CRONENBERG DAVID (1943- )
Une vision politique du cinéma
La liberté était déjà en jeu dans eXistenZ (1999), qui marqua l'actualisation de quelques obsessions de Cronenberg (les faux-semblants, les simulacres de l'image), à l'heure où la notion de « virtuel » investissait, via les jeux vidéo, notre univers quotidien. L'héroïne du film, Allegra Geller, est une artiste des nouvelles technologies. Elle crée des mondes alternatifs et des jeux comme « eXistenZ », un logiciel qui, en se branchant directement sur le système nerveux, entraîne ses utilisateurs dans une course poursuite hors de la réalité. Mais Allegra va devenir la cible d'une organisation terroriste, Les Réalistes, qui fait du retour au monde réel une loi absolue... La liberté d'expression est le vrai sujet de cette fable futuriste.
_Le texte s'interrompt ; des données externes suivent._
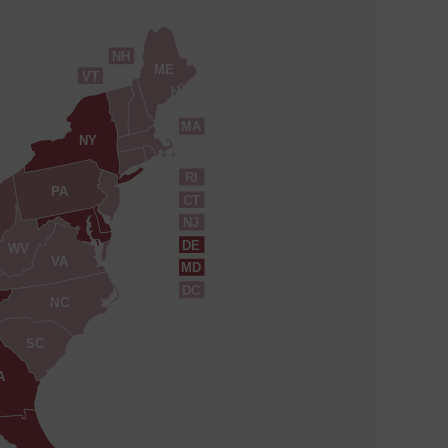
NH
ME
VT
MA
NY
RI
PA
CT
NJ
DE
WV
VA
MD
DC
NC
SC
A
Dans ses entretiens avec Serge Grünberg, le cinéaste déclare que le scénario d'eXistenZ lui a été en partie inspiré par une interview de l'écrivain Salman Rushdie qu'il avait réalisée pour le magazine canadien Shift en juin 1995. La condition de l'« artiste sur qui pèse une fatwa » ne pouvait qu'être particulièrement sensible à Cronenberg, qui a fait, à de nombreuses reprises, l'expérience de la censure, morale (en raison d'images violentes, ou dérangeantes) mais aussi politique (en raison d'idées subversives, particulièrement au regard des normes de la production américaine). L'art, qu'il s'agisse d'écriture ou d'images, doit s'opposer au goût et à l'idéologie majoritaires : c'est ce que rappela Cronenberg, en décernant la palme d'or du festival de Cannes 1999, qu'il présidait, au film Rosetta des frères Dardenne, et le grand prix du jury à L'Humanité de Bruno Dumont. Ce palmarès houleux est vite devenu, à juste titre, le symbole d'un esprit d'indépendance et d'une vision « politique » du cinéma.
L'exigence et la complexité de cette démarche, fondamentalement philosophique mais également ludique dans son rapport avec le spectateur, n'a pas facilité la carrière de Cronenberg. Ses projets inaboutis sont nombreux, et on est en droit de se demander si les films dont il a pu trouver le financement n'étaient pas, parfois, moins intéressants. Ainsi Spider (2002) retient surtout l'attention d'un point de vue formel, mettant en valeur le talent de deux collaborateurs réguliers de Cronenberg, le chef-opérateur Peter Suschitzky et le compositeur Howard Shore (lequel s'est depuis lancé dans l'écriture d'un opéra adapté de La Mouche). Il s'agit du portrait d'un homme qui, après de longues années en hôpital psychiatrique, retrouve le quartier londonien où il a laissé ses souvenirs d'enfance, qui recèlent les raisons de son trauma. Le scénario propose donc, de manière classique, une explication, des clés pour comprendre le héros de Spider. Les taches du fameux test de Rorschach, que Cronenberg a utilisées pour le générique, ne sont cependant pas pour lui des marqueurs permettant un diagnostic, mais des zones sombres et déchirées du mystère indéchiffrable de l'âme et de l'identité.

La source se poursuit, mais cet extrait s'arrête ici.